Exploring the Decision Tree Model (Basic Data Mining Tutorial)
The Microsoft Decision Trees algorithm predicts which columns influence the decision to purchase a bike based upon the remaining columns in the training set.
The Microsoft Decision Tree Viewer provides the following tabs for use in exploring decision tree mining models:
The following sections describe how to select the appropriate viewer and explore the other mining models.
On the Decision Tree tab, you can examine all the tree models that make up a mining model.
Because the targeted mailing model in this tutorial project contains only a single predictable attribute, Bike Buyer, there is only one tree to view. If there were more trees, you could use the Tree box to choose another tree.
Reviewing the TM_Decision_Tree model in the Decision Tree viewer reveals that age is the single most important factor in predicting bike buying. Interestingly, once you group the customers by age, the next branch of the tree is different for each age node. By exploring the Decision Tree tab we can conclude that purchasers age 34 to 40 with one or no cars are very likely to purchase a bike, and that single, younger customers who live in the Pacific region and have one or no cars are also very likely to purchase a bike.
To explore the model in the Decision Tree tab
Select the Mining Model Viewer tab in Data Mining Designer.
By default, the designer opens to the first model that was added to the structure -- in this case, TM_Decision_Tree.
Use the magnifying glass buttons to adjust the size of the tree display.
By default, the Microsoft Tree Viewer shows only the first three levels of the tree. If the tree contains fewer than three levels, the viewer shows only the existing levels. You can view more levels by using the Show Level slider or the Default Expansion list.

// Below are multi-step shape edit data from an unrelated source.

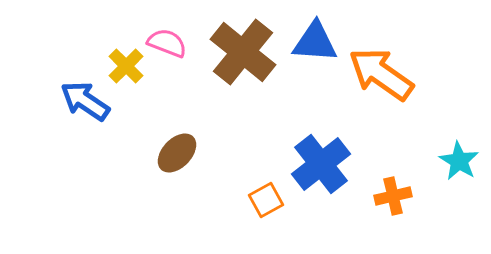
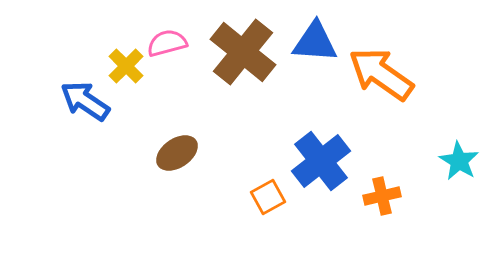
pink semicircle: rotated 36 degrees counterclockwise
brown ellipse: rotated 12 degrees clockwise
blue cross: moved 3 px up
orange cross: moved 11 px left
orange square: moved 2 px right, 3 px up
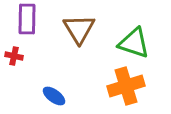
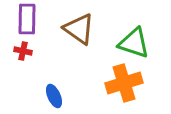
brown triangle: rotated 24 degrees counterclockwise
red cross: moved 9 px right, 5 px up
orange cross: moved 2 px left, 3 px up
blue ellipse: rotated 30 degrees clockwise
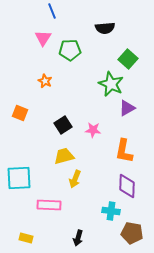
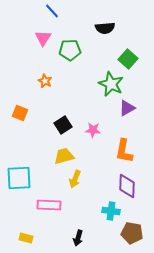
blue line: rotated 21 degrees counterclockwise
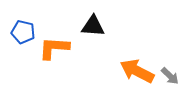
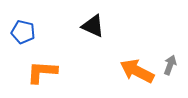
black triangle: rotated 20 degrees clockwise
orange L-shape: moved 12 px left, 24 px down
gray arrow: moved 11 px up; rotated 114 degrees counterclockwise
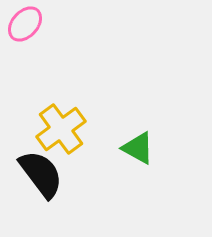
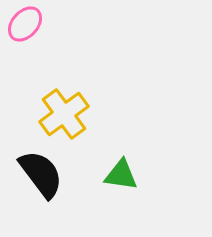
yellow cross: moved 3 px right, 15 px up
green triangle: moved 17 px left, 27 px down; rotated 21 degrees counterclockwise
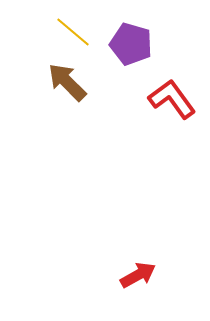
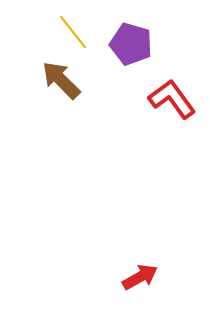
yellow line: rotated 12 degrees clockwise
brown arrow: moved 6 px left, 2 px up
red arrow: moved 2 px right, 2 px down
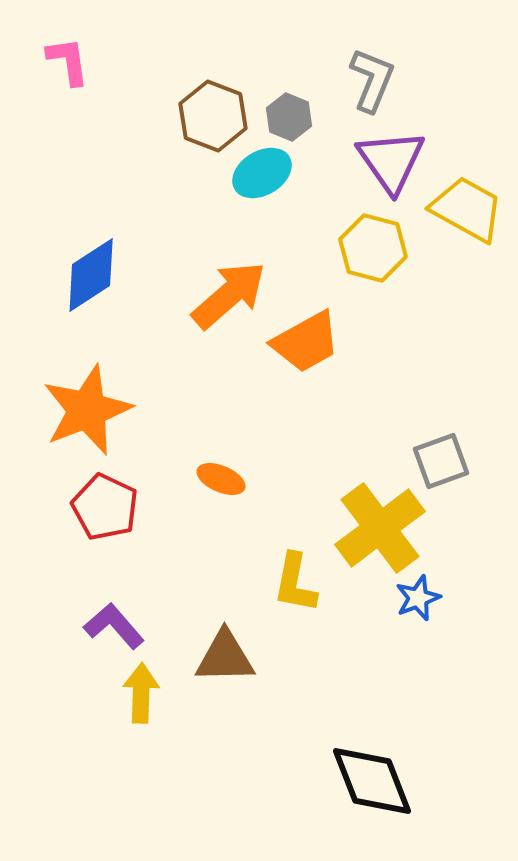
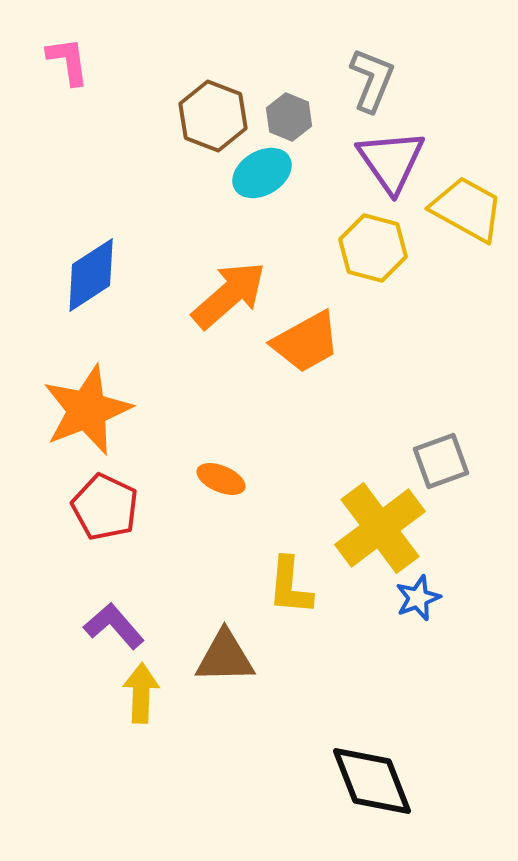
yellow L-shape: moved 5 px left, 3 px down; rotated 6 degrees counterclockwise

Slide Show Level to the fourth bar.
Change the Background value to 1.
By changing the Background setting, you can quickly see the number of cases in each node that have the target value of 1 for [Bike Buyer]. Remember that in this particular scenario, each case represents a customer. The value 1 indicates that the customer previously purchased a bike; the value 0 indicates that the customer has not purchased a bike. The darker the shading of the node, the higher the percentage of cases in the node that have the target value.

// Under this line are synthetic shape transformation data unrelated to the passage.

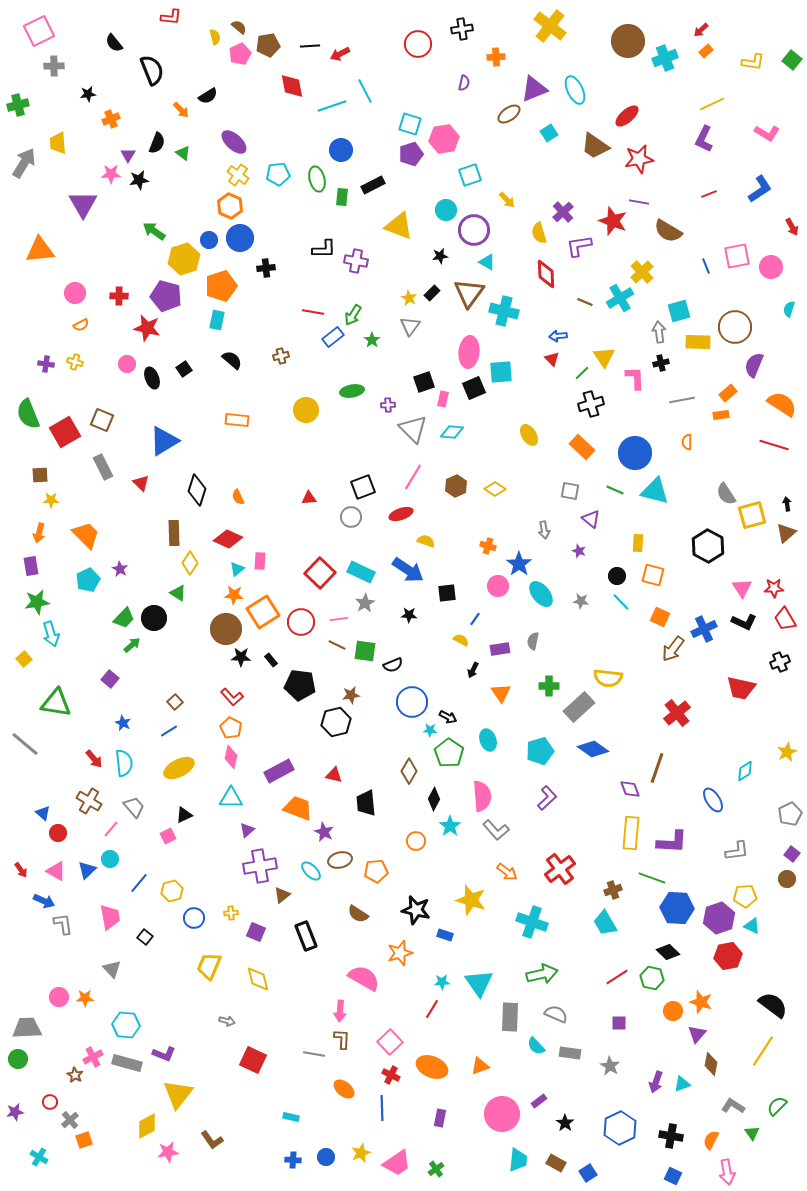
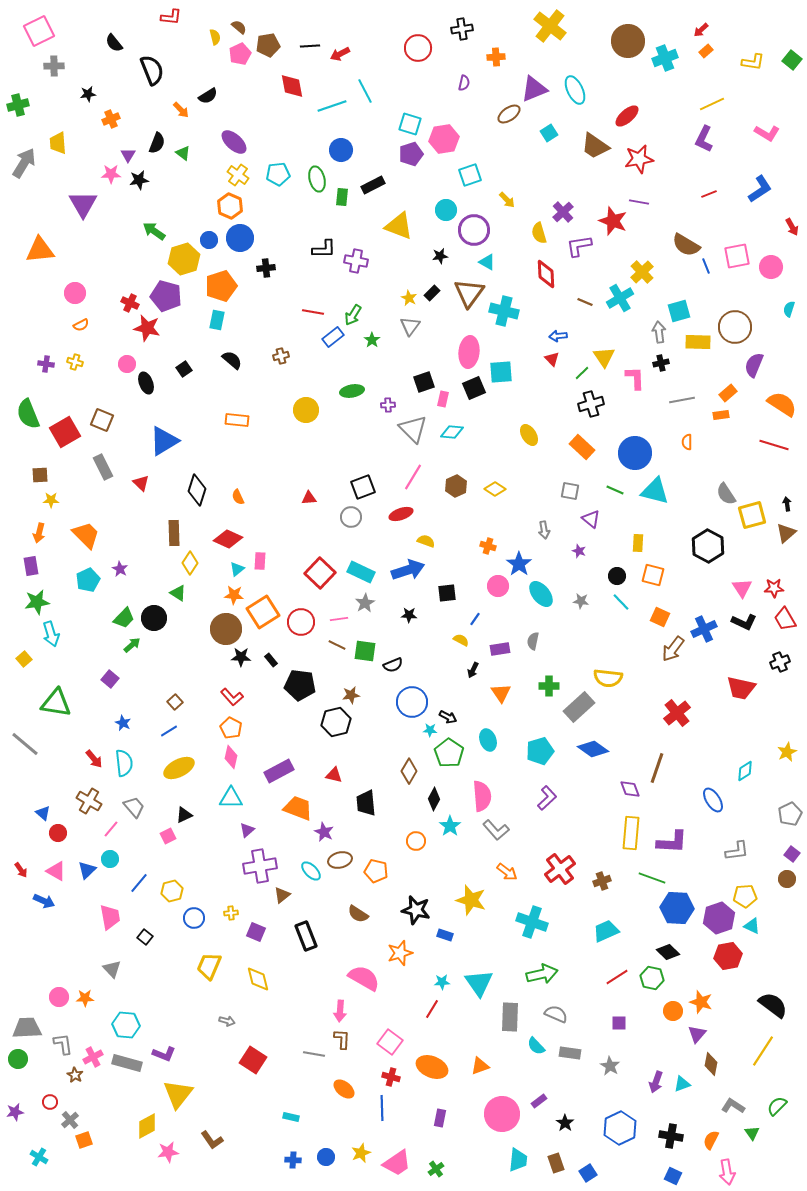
red circle at (418, 44): moved 4 px down
brown semicircle at (668, 231): moved 18 px right, 14 px down
red cross at (119, 296): moved 11 px right, 7 px down; rotated 24 degrees clockwise
black ellipse at (152, 378): moved 6 px left, 5 px down
blue arrow at (408, 570): rotated 52 degrees counterclockwise
orange pentagon at (376, 871): rotated 20 degrees clockwise
brown cross at (613, 890): moved 11 px left, 9 px up
cyan trapezoid at (605, 923): moved 1 px right, 8 px down; rotated 96 degrees clockwise
gray L-shape at (63, 924): moved 120 px down
pink square at (390, 1042): rotated 10 degrees counterclockwise
red square at (253, 1060): rotated 8 degrees clockwise
red cross at (391, 1075): moved 2 px down; rotated 12 degrees counterclockwise
brown rectangle at (556, 1163): rotated 42 degrees clockwise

Place your cursor over the node labeled All. An tooltip will display the following information:
Total number of cases
Number of non bike buyer cases
Number of bike buyer cases
Number of cases with missing values for [Bike Buyer]

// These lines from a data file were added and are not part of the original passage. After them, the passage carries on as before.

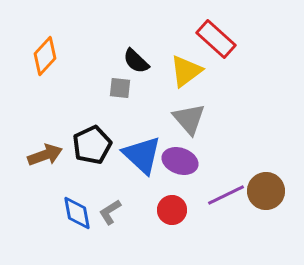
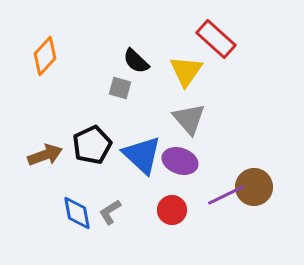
yellow triangle: rotated 18 degrees counterclockwise
gray square: rotated 10 degrees clockwise
brown circle: moved 12 px left, 4 px up
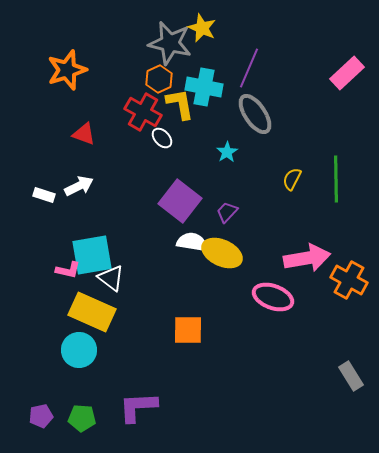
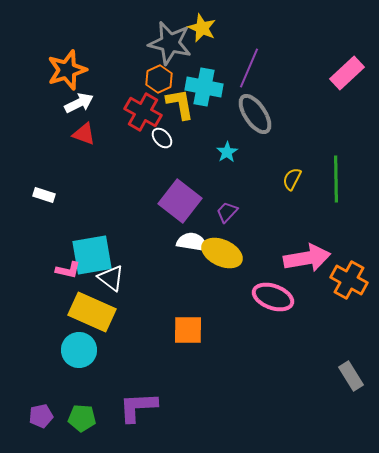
white arrow: moved 83 px up
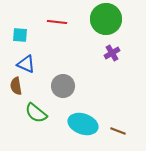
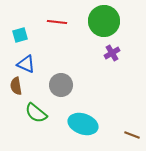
green circle: moved 2 px left, 2 px down
cyan square: rotated 21 degrees counterclockwise
gray circle: moved 2 px left, 1 px up
brown line: moved 14 px right, 4 px down
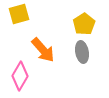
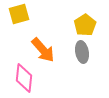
yellow pentagon: moved 1 px right, 1 px down
pink diamond: moved 4 px right, 2 px down; rotated 24 degrees counterclockwise
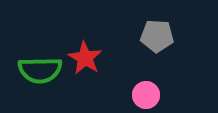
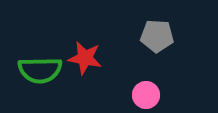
red star: rotated 20 degrees counterclockwise
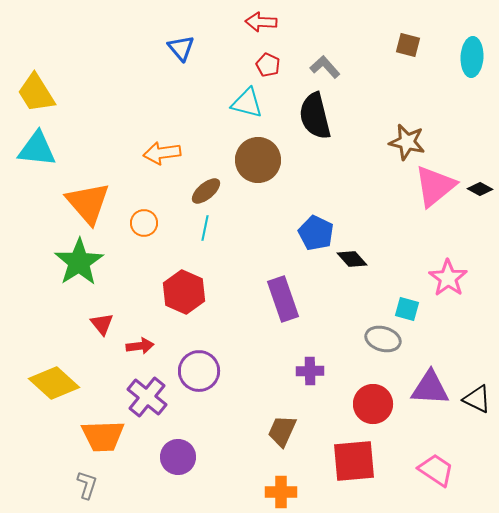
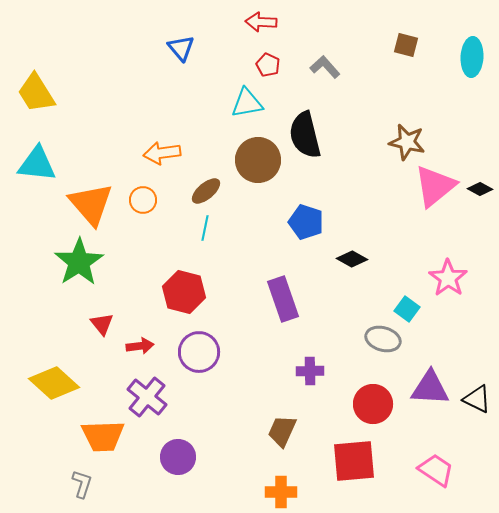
brown square at (408, 45): moved 2 px left
cyan triangle at (247, 103): rotated 24 degrees counterclockwise
black semicircle at (315, 116): moved 10 px left, 19 px down
cyan triangle at (37, 149): moved 15 px down
orange triangle at (88, 203): moved 3 px right, 1 px down
orange circle at (144, 223): moved 1 px left, 23 px up
blue pentagon at (316, 233): moved 10 px left, 11 px up; rotated 8 degrees counterclockwise
black diamond at (352, 259): rotated 20 degrees counterclockwise
red hexagon at (184, 292): rotated 9 degrees counterclockwise
cyan square at (407, 309): rotated 20 degrees clockwise
purple circle at (199, 371): moved 19 px up
gray L-shape at (87, 485): moved 5 px left, 1 px up
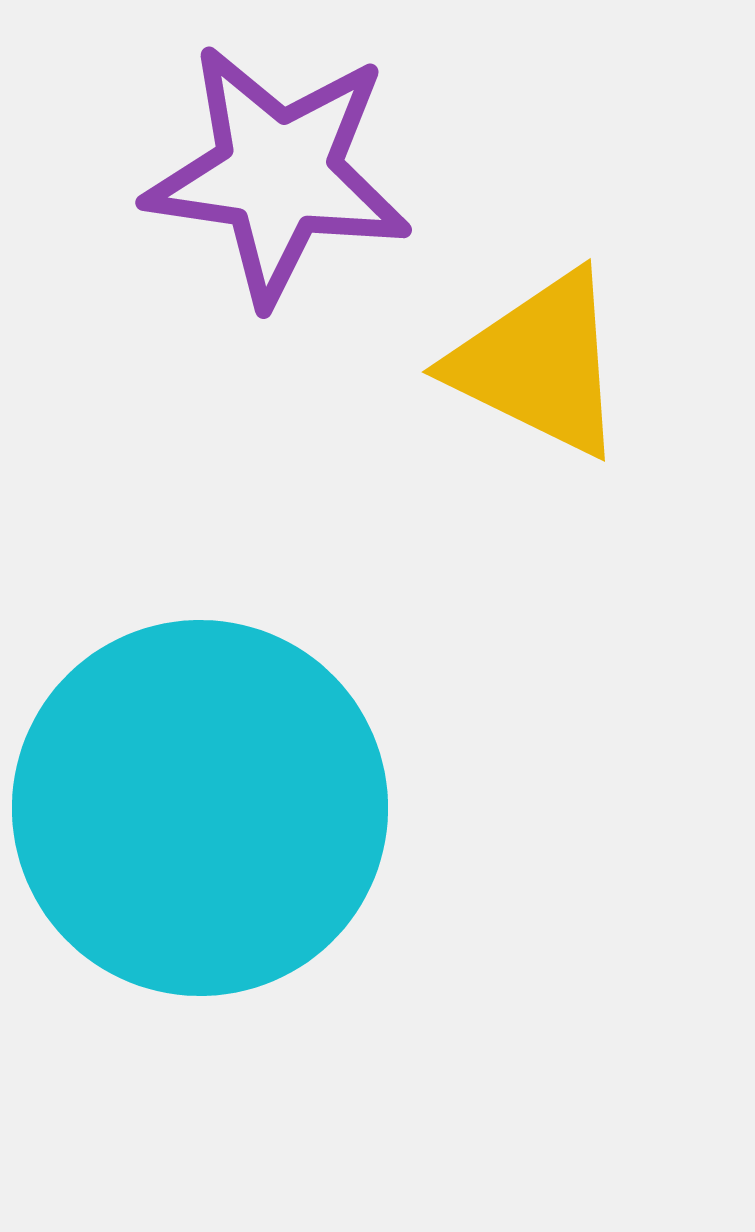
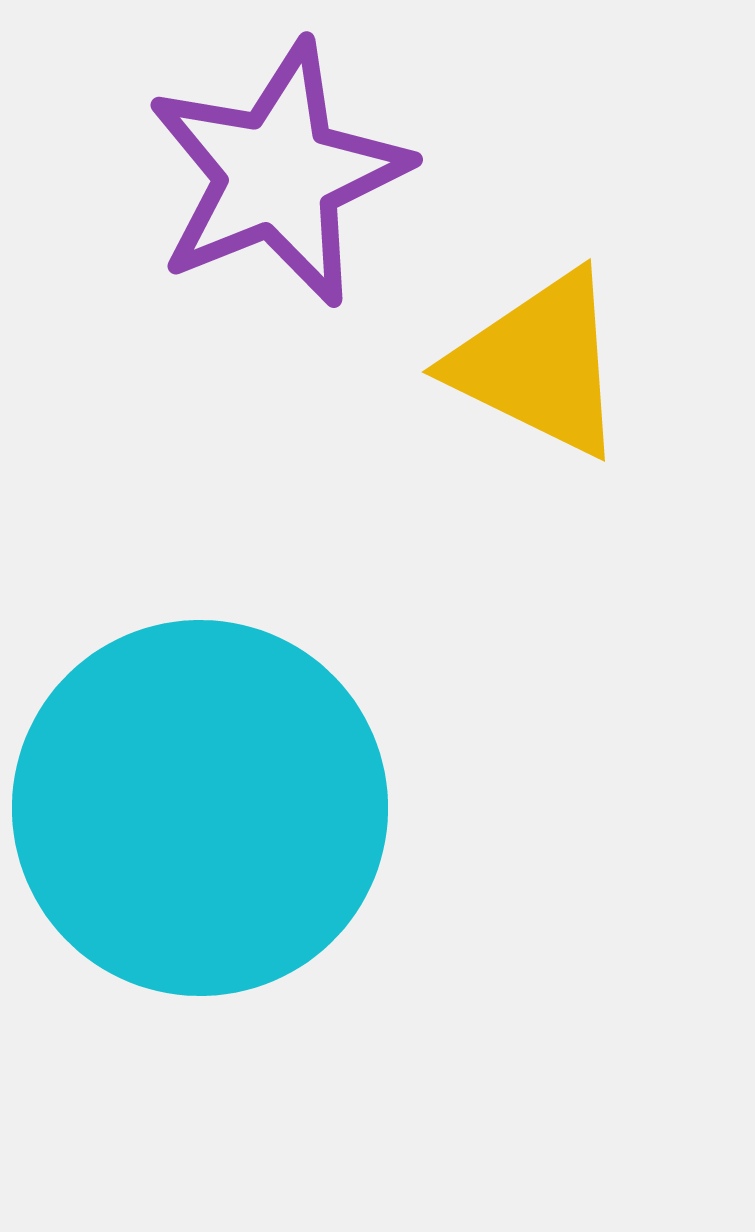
purple star: rotated 30 degrees counterclockwise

Alternately, place your cursor over any node in the tree to see the condition that is required to reach that node from the node that comes before it. You can also view this same information in the Mining Legend.
Click on the node for Age >=34 and < 41. The histogram is displayed as a thin horizontal bar across the node and represents the distribution of customers in this age range who previously did (pink) and did not (blue) purchase a bike. The Viewer shows us that customers between the ages of 34 and 40 with one or no cars are likely to purchase a bike. Taking it one step further, we find that the likelihood to purchase a bike increases if the customer is actually age 38 to 40.
Because you enabled drillthrough when you created the structure and model, you can retrieve detailed information from the model cases and mining structure, including those columns that were not included in the mining model (e.g., emailAddress, FirstName).
For more information, see Drillthrough Queries (Data Mining).
To drill through to case data
Right-click a node, and select Drill Through then Model Columns Only.
The details for each training case are displayed in spreadsheet format. These details come from the vTargetMail view that you selected as the case table when building the mining structure.
Right-click a node, and select Drill Through then Model and Structure Columns.
The same spreadsheet displays with the structure columns appended to the end.
Dependency Network Tab
The Dependency Network tab displays the relationships between the attributes that contribute to the predictive ability of the mining model. The Dependency Network viewer reinforces our findings that Age and Region are important factors in predicting bike buying.
To explore the model in the Dependency Network tab
Click the Bike Buyer node to identify its dependencies.
The center node for the dependency network, Bike Buyer, represents the predictable attribute in the mining model. The pink shading indicates that all of the attributes have an effect on bike buying.
Adjust the All Links slider to identify the most influential attribute.
As you lower the slider, only the attributes that have the greatest effect on the [Bike Buyer] column remain. By adjusting the slider, you can discover that age and region are the greatest factors in predicting whether someone is a bike buyer.